I thought if I spoke softly and feed her out of my hand, that in time she would start to bond, but so far she hasn't shown any signs of it. Sometimes I can reach out and just touch the tip of her nose, but then she always steps back, and now she bares her teeth and stamps her back foot when I try, which I'm interpreting as a sign of aggression. 

She has flies bite her all the time, but she wont let me close enough to spray her down. I have no idea how we're going to be able to trim her hooves. 

Is there any hope, or is it a lost cause?


----------



## mrs whodunit (Feb 3, 2012)

We had a donkey that had been abused and then she ran wild for 7 years.

When we got her the only way we could touch her was with a curry comb to start brushing her behind. We could then work our way ( brushing) up slowly to catch her halter. In a years time it got to where we could walk right up to her head and halter her.

Treats are helpful. We would save our vegetable and fruit scraps for the donkeys and they learned when we called we had something yummy for them.


----------



## G. Seddon (May 16, 2005)

Maybe she was abused somehow? Or not at all accustomed to humans. It's going to take time. Spend time just sitting by her, reading to her, moving very slowly and let her come to you.

Forget spraying. If you can get her used to being touched, you'll have to apply any fly products with a cloth.

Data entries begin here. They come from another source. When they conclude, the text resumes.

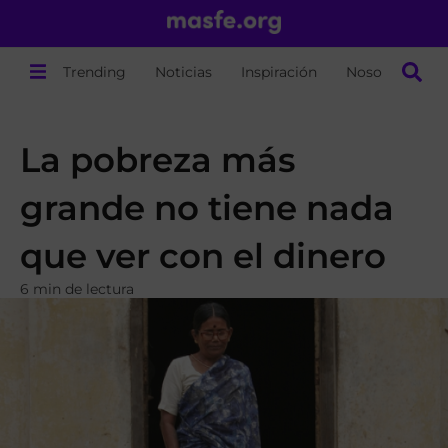
Trending
Noticias
Inspiración
Nosotros
La pobreza más
grande no tiene nada
que ver con el dinero
6 min de lectura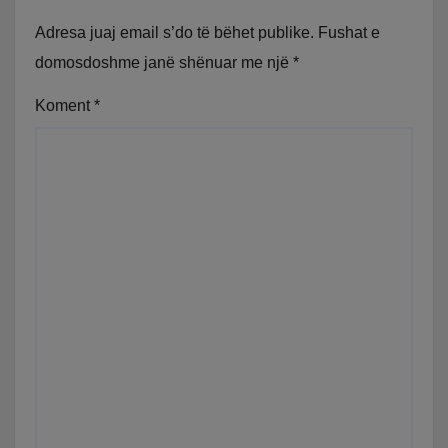
Adresa juaj email s’do të bëhet publike.
Fushat e
domosdoshme janë shënuar me një
*
Koment
*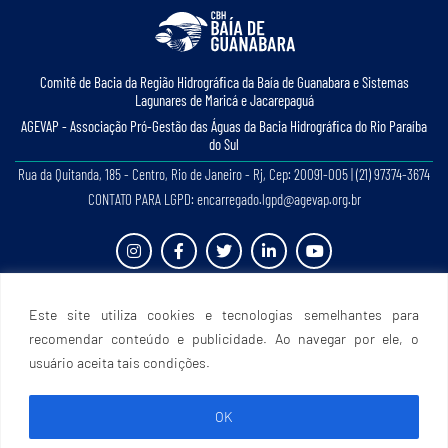
Comitê de Bacia da Região Hidrográﬁca da Baía de Guanabara e Sistemas
Lagunares de Maricá e Jacarepaguá
AGEVAP - Associação Pró-Gestão das Águas da Bacia Hidrográﬁca do Rio Paraíba
do Sul
Rua da Quitanda, 185 - Centro, Rio de Janeiro - Rj, Cep: 20091-005 | (21) 97374-3674
CONTATO PARA LGPD: encarregado.lgpd@agevap.org.br
Site criado e desenvolvido por
Prefácio Comunicação
. Todos os direitos reservados.
Este site utiliza cookies e tecnologias semelhantes para
recomendar conteúdo e publicidade. Ao navegar por ele, o
usuário aceita tais condições.
OK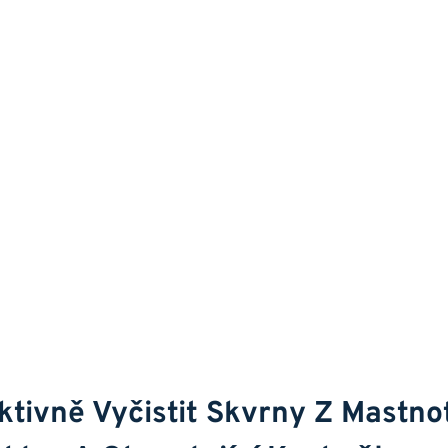
ktivně Vyčistit ​skvrny Z ‌mastno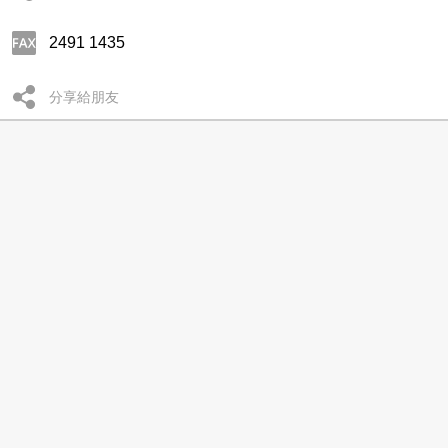
2491 1435
分享給朋友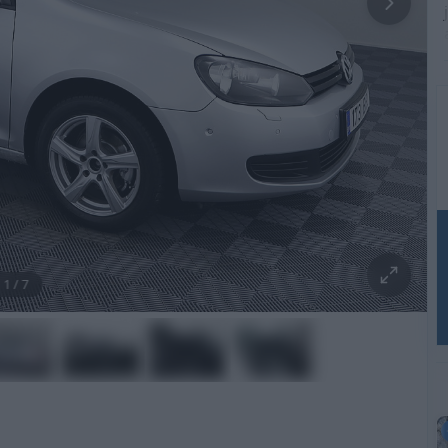
1
/
7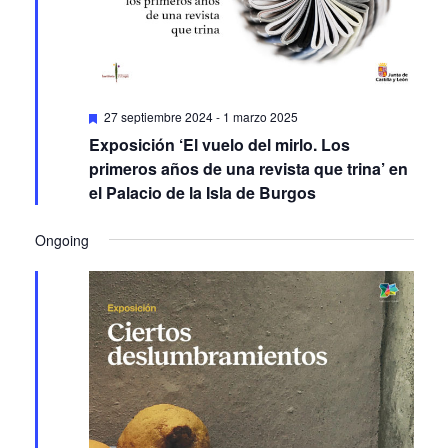
Featured
27 septiembre 2024
-
1 marzo 2025
Exposición ‘El vuelo del mirlo. Los
primeros años de una revista que trina’ en
el Palacio de la Isla de Burgos
Ongoing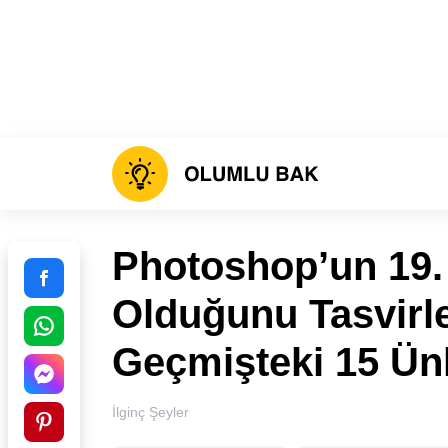
Photoshop’un 19. 
Olduğunu Tasvirle
Geçmişteki 15 Ünl
İlginç Şeyler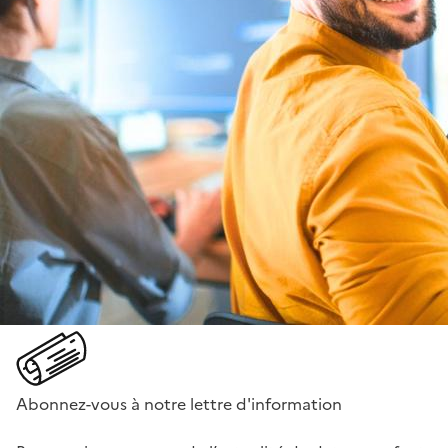
Abonnez-vous à notre lettre d'information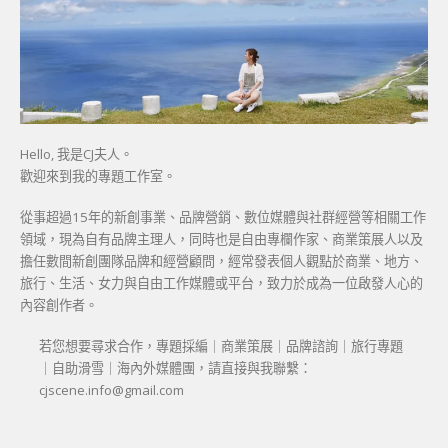
Hello, 我是CJ夫人。
歡迎來到我的專題工作室。
從事超過15年的新創事業、品牌營銷、數位媒體與社群經營等相關工作
領域，現為自有品牌主理人，同時也是自由專欄作家、商業策展人以及
擔任數間新創團隊品牌和經營顧問，經常發表個人觀點於商業、地方、
旅行、生活、女力與自由工作媒體或平台，致力於成為一位啟發人心的
內容創作者。
若您想要尋求合作，專題採編｜商業策展｜品牌諮詢｜旅行專題
｜自助滑雪｜海內外媒體團，請直接與我聯繫：
cjscene.info@gmail.com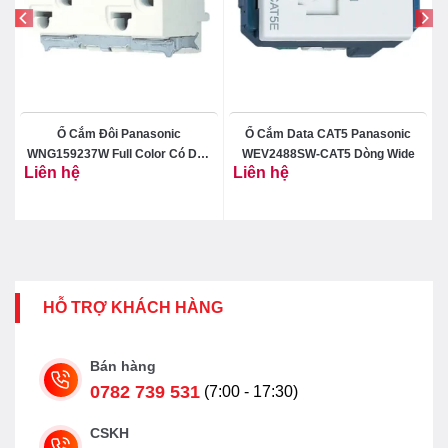
Ổ Cắm Đôi Panasonic
Ổ Cắm Data CAT5 Panasonic
t
WNG159237W Full Color Có Dây
WEV2488SW-CAT5 Dòng Wide
Liên hệ
Liên hệ
Nối Đất
HỖ TRỢ KHÁCH HÀNG
Bán hàng
0782 739 531
(7:00 - 17:30)
CSKH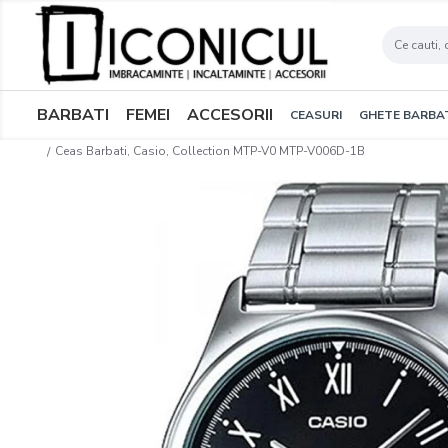
BARBATI
FEMEI
ACCESORII
CEASURI
GHETE BARBA
Ceas Barbati, Casio, Collection MTP-V0 MTP-V006D-1B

As far as her feet go, you may have to have her sedated in order to do them, and this will require a vet; if you resort to roping and hogtying, you'll never gain her trust.

How on earth did you come by a donkey like this?


----------



## wr (Aug 10, 2003)

toasterburn said:


> I've had my donkey (a Jenny) for a couple of months now and she isn't warming up to me at all. She loves my ram and will follow him everywhere, but she seems terrified of humans and tries to avoid them. Sometimes if I sit out in the pasture for a while she will come sniff me, but if I move at all, she quickly walks away.
> 
> I thought if I spoke softly and feed her out of my hand, that in time she would start to bond, but so far she hasn't shown any signs of it. Sometimes I can reach out and just touch the tip of her nose, but then she always steps back, and now she bares her teeth and stamps her back foot when I try, which I'm interpreting as a sign of aggression.
> 
> ...


I'm reluctant to give animals a free pass because 'they might have been abused.'

How old is she and how much training did she have before she came to you?


----------



## toasterburn (Sep 30, 2013)

G. Seddon said:


> How on earth did you come by a donkey like this?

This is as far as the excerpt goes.